Sections
Mood Stabilizers: Introduction | Lithium | Valproate | Carbamazepine | Lamotrigine | Gabapentin | Topiramate | Oxcarbazepine | Suicide and Mood Stabilizers | Maintenance Treatment | Research Directions | Future Directions | Summary Points | References
Excerpt
The mood stabilizers lithium and valproate have been
used to treat children and adolescents with mood and seizure disorders
for many years. Lithium was first used over 40 years ago to treat "manic-depressive" illness
in children (Annell 1969). Since then, a variety of "mood
stabilizing" agents have been used to treat psychiatric
disorders in children and adolescents. The mood stabilizers can
be divided into the traditional agents—lithium, valproate,
and carbamazepine—and the newer or "novel" agents.

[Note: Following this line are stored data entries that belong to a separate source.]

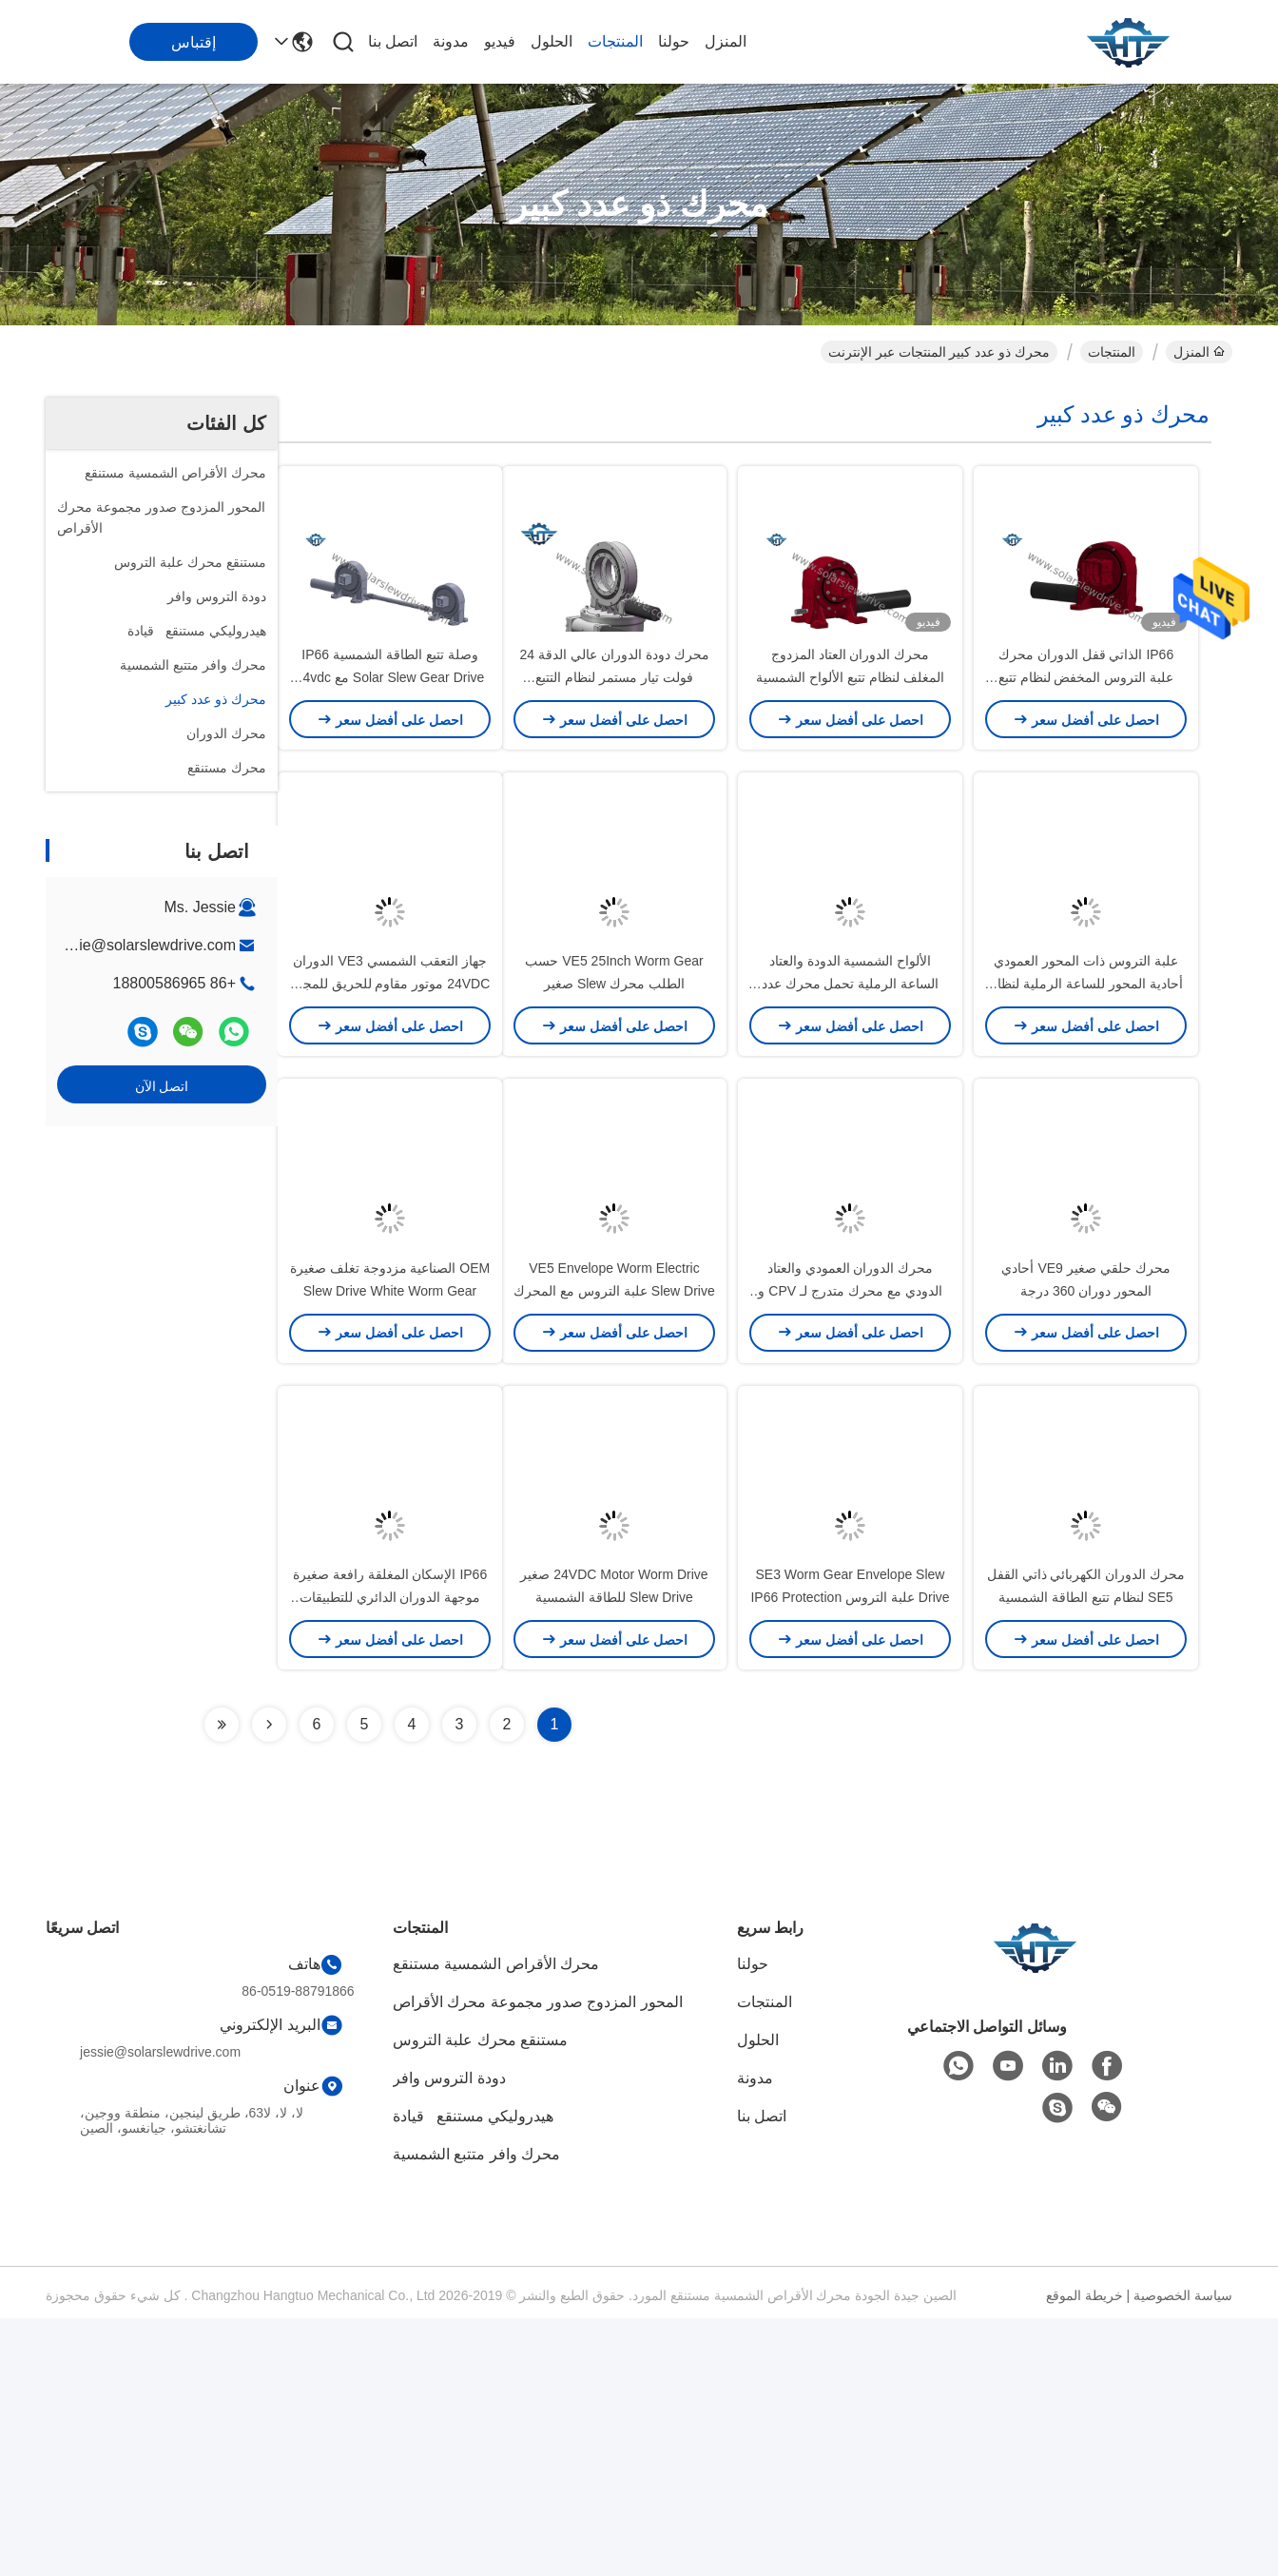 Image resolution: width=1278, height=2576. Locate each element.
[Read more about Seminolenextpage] (269, 1982)
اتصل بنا (392, 41)
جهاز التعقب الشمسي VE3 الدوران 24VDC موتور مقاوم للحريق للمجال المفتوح (390, 1113)
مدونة (451, 41)
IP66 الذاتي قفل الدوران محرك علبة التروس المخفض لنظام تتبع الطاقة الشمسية (1086, 742)
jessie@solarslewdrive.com (144, 945)
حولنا (673, 41)
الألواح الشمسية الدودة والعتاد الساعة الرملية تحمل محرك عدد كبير (850, 1113)
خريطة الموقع (1084, 2553)
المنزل (725, 41)
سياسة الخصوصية (1182, 2553)
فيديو (499, 41)
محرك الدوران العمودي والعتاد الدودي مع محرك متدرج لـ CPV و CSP (849, 1484)
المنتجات (615, 41)
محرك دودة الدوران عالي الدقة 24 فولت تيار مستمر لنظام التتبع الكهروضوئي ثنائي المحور (613, 742)
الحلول (551, 41)
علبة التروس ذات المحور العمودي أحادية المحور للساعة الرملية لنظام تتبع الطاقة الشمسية (1086, 1113)
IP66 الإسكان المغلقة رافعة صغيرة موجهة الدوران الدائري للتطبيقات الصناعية (390, 1855)
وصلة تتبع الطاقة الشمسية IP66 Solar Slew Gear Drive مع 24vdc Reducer (390, 742) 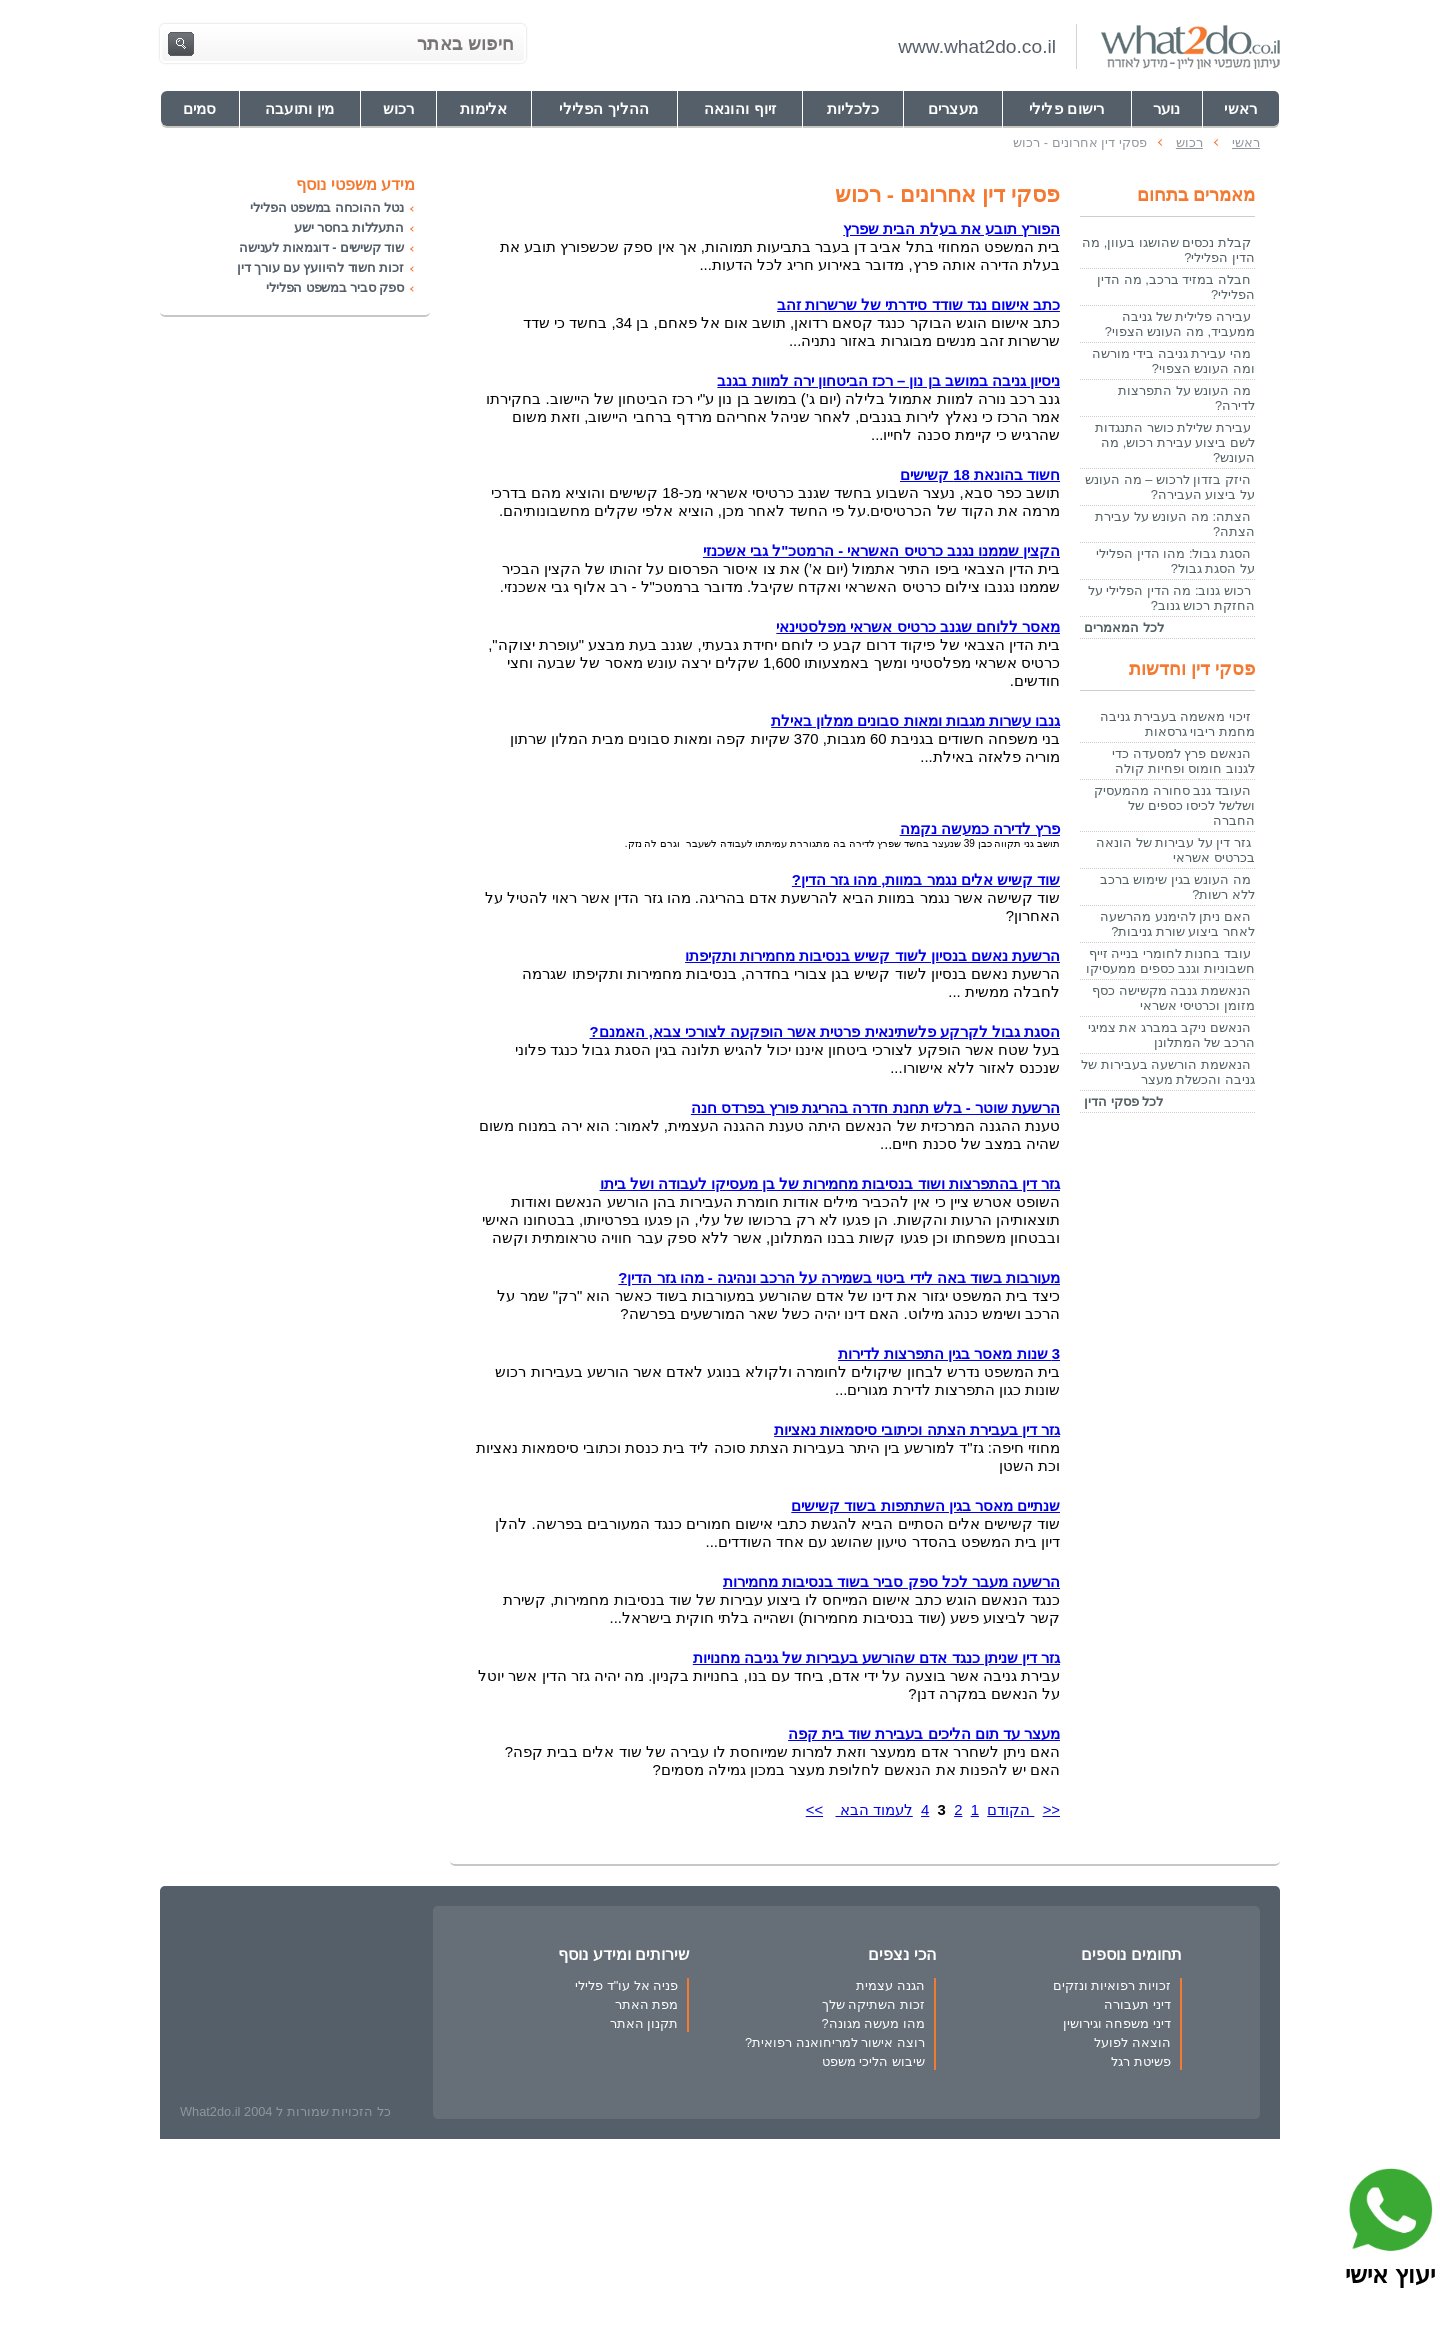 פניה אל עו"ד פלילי (626, 1985)
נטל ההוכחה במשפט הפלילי (327, 207)
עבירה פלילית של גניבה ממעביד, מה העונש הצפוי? (1180, 324)
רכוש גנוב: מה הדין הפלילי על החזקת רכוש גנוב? (1171, 598)
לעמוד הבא (874, 1810)
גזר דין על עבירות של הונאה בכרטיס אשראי (1175, 850)
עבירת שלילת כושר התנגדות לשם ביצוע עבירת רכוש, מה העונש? (1175, 442)
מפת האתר (647, 2004)
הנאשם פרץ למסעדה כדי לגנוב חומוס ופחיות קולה (1183, 761)
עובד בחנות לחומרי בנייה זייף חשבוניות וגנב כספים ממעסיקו (1170, 961)
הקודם (1010, 1810)
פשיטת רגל (1141, 2061)
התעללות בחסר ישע (349, 227)
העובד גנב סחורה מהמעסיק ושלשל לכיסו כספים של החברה (1174, 805)
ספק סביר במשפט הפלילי (335, 287)
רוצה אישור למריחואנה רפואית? (835, 2042)
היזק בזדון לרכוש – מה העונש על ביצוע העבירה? (1170, 487)
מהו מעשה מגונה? (872, 2023)
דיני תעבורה (1137, 2004)
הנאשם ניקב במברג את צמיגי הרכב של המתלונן (1171, 1035)
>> (814, 1810)
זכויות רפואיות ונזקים (1112, 1985)
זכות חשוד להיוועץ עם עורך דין (320, 267)
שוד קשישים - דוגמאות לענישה (321, 247)
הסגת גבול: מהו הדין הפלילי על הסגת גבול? (1175, 561)
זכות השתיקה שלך (873, 2004)
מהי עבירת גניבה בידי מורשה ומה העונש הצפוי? (1173, 361)
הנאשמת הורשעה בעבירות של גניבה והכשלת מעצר (1168, 1072)
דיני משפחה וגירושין (1117, 2023)
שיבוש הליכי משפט (873, 2061)
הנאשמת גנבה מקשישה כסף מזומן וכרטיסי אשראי (1173, 998)
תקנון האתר (644, 2023)
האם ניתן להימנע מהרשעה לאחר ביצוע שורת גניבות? (1177, 924)
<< (1051, 1810)
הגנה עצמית (890, 1985)
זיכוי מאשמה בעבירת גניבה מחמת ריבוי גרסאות (1177, 724)
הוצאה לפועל (1132, 2042) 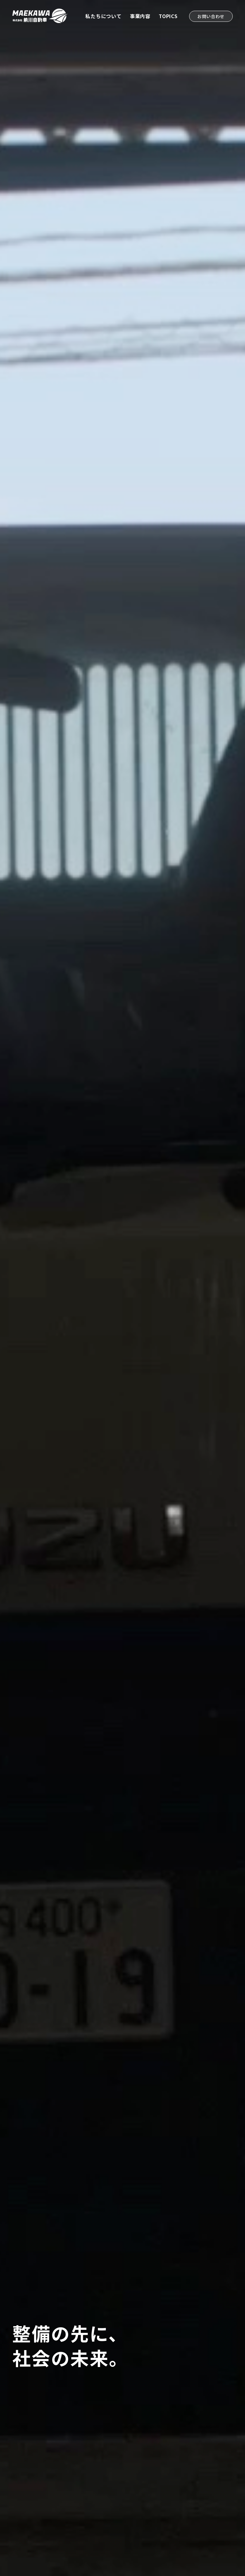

The novel mood stabilizers include lamotrigine, oxcarbazepine, topiramate,
and gabapentin (Weisler et al. 2006). These agents
have migrated from pediatric neurology to child psychiatry after
clinicians noticed their behavioral effects. All of these drugs
have been used to treat children and adolescents with mood and/or
behavior problems, and all of these agents, except lithium, are used
to treat seizure disorders. Now that six atypical antipsychotics
are available in the United States, these mood stabilizers are not
prescribed as often as they once were. Lithium and valproate are
still often used to treat bipolar disorder in children and adolescents, and
the evidence base for the safety and efficacy of these two mood
stabilizers as well as the newer antiepileptic agents in children
and adolescents is steadily increasing (Kowatch and DelBello 2006; Pavuluri et al. 2005).